___ Material for this task

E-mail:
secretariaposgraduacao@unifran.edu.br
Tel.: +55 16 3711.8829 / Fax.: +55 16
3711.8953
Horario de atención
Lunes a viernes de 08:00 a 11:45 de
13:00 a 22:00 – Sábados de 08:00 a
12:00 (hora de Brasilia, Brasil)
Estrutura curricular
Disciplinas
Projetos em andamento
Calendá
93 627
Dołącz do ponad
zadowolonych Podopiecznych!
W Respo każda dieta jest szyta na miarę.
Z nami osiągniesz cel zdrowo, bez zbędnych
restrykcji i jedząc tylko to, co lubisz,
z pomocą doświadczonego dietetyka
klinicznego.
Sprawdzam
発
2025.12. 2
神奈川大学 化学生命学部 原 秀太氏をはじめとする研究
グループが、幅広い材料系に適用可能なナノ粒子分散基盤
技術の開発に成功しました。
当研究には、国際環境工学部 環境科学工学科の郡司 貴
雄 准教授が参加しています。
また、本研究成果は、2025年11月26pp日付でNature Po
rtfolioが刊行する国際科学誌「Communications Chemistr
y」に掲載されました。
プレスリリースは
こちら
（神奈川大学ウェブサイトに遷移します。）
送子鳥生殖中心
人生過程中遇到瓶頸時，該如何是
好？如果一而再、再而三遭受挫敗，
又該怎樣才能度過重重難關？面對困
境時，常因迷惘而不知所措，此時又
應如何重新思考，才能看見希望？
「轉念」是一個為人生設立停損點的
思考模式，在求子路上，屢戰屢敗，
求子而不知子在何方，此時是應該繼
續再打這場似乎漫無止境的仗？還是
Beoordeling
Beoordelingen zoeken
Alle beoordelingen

______

◆ Problem ◆
All of the records above should be transcribed exactly.

◆ Answer to the problem ◆
E-mail:
secretariaposgraduacao@unifran.edu.br
Tel.: +55 16 3711.8829 / Fax.: +55 16
3711.8953
Horario de atención
Lunes a viernes de 08:00 a 11:45 de
13:00 a 22:00 – Sábados de 08:00 a
12:00 (hora de Brasilia, Brasil)
Estrutura curricular
Disciplinas
Projetos em andamento
Calendá
93 627
Dołącz do ponad
zadowolonych Podopiecznych!
W Respo każda dieta jest szyta na miarę.
Z nami osiągniesz cel zdrowo, bez zbędnych
restrykcji i jedząc tylko to, co lubisz,
z pomocą doświadczonego dietetyka
klinicznego.
Sprawdzam
発
2025.12. 2
神奈川大学 化学生命学部 原 秀太氏をはじめとする研究
グループが、幅広い材料系に適用可能なナノ粒子分散基盤
技術の開発に成功しました。
当研究には、国際環境工学部 環境科学工学科の郡司 貴
雄 准教授が参加しています。
また、本研究成果は、2025年11月26pp日付でNature Po
rtfolioが刊行する国際科学誌「Communications Chemistr
y」に掲載されました。
プレスリリースは
こちら
（神奈川大学ウェブサイトに遷移します。）
送子鳥生殖中心
人生過程中遇到瓶頸時，該如何是
好？如果一而再、再而三遭受挫敗，
又該怎樣才能度過重重難關？面對困
境時，常因迷惘而不知所措，此時又
應如何重新思考，才能看見希望？
「轉念」是一個為人生設立停損點的
思考模式，在求子路上，屢戰屢敗，
求子而不知子在何方，此時是應該繼
續再打這場似乎漫無止境的仗？還是
Beoordeling
Beoordelingen zoeken
Alle beoordelingen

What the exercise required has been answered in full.